Videos and report
Tuesday, December 11th, 2007Further development on the project stopped in February, 2007. But new video material has been uploaded by request.
Head for the videos section.
The report is available (in danish) here.
Further development on the project stopped in February, 2007. But new video material has been uploaded by request.
Head for the videos section.
The report is available (in danish) here.
We are currently in the process of testing the robot against many different human opponents.
So far it has beaten all opponents except one. All people describe their own skills within the range newbies-average, except the one opponent who calls himself “pro”.
Our initial goal with this project was beating a 7-year old, and since we have achived this and far more, we have stopped improving the AI for now, and are focusing on writing a report due 1. Feb.
Videos will follow…
With the christmas being done the work continues. We will mainly be working on our report from now on although minor improvements have to be made on the table. Click below for a preview of how the defense is handling right now.
http://video.google.com/videoplay?docid=-8074463179784059660It should stand a chance against newbies.
The powersupply we use cannot supply the whole table, but at most a single rod.
We measured the current at a single motor running full speed to 10A, which means we need to buy a bigger powersupply.
Right now we are running with 2×10 amps and 1×20 amps supplies.
To test wether the circuit would burnout from a sidecrash, now that greater currents are available, a full speed sidecrash was tested (see video).
The board stall detection system worked like a charm, but the timing belt was strained so much that it snapped eventually. The conclusion is, the board wont burn-out in case of an error, but timing belts (at least the old ones) will snap, either way, this was probably the last full speed side crash test we will ever do.
The objective of the reset procedure is to locate the moving range for the rod. This is done by moving the rod as far as possible to one side. Earlier this was done using the rod switches. They have been removed, and the motor-controller detects the end purely using software now.
The rod moves slowly, because it is expecting a crash with the side, to calibrate for zero (see video).
During the last few weeks a new motor-controller software was implemented and tested.
The new motor-controller software detects when something is preventing the rods from moving, ie. when the remains of a child’s hand has gotten caught in the mechanics. Rather than continuing the molesting, the rod stops after 0.2 seconds of stalling.
This is also relevant if the rods should move too far sideways. Instead of a circuit burn off, the doubling of current happens for 0.2 seconds, before the board cuts the power. The following video demonstrates rod sideways movement and in the end a sidecrash. The LED indicates the power has been cut.

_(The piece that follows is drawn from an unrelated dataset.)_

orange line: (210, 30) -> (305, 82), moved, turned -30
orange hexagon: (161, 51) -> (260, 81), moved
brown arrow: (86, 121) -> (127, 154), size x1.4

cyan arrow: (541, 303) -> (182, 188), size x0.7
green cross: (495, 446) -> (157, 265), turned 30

This also happends should the ball get stuck between a shooting man and the floor:
This has been implemented in the following way:
If the rod hasn’t moved for 0.2 seconds and the wanted position isn’t the current position, go into emergency stall mode.

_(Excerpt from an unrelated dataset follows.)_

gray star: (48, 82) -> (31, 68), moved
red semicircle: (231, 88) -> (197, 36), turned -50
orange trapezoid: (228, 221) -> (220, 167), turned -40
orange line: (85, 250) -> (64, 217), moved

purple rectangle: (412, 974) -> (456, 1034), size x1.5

This emergency stall mode has to be exited by a hard reset or a soft reset sent by the server controlling the motor-controller boards, before the motor-controller responds to any set position calls.
To prevent a rod from moving too far sideways. Two switches are located at each rod. These are supposed to be hit whenever a rod moves too far. But these switches are attached with double tape, and have a tendency of falling off. It is a problem mounting them properly, because for them to be effective without being a limitation, they have to be placed with great precision, and holes have to be drilled.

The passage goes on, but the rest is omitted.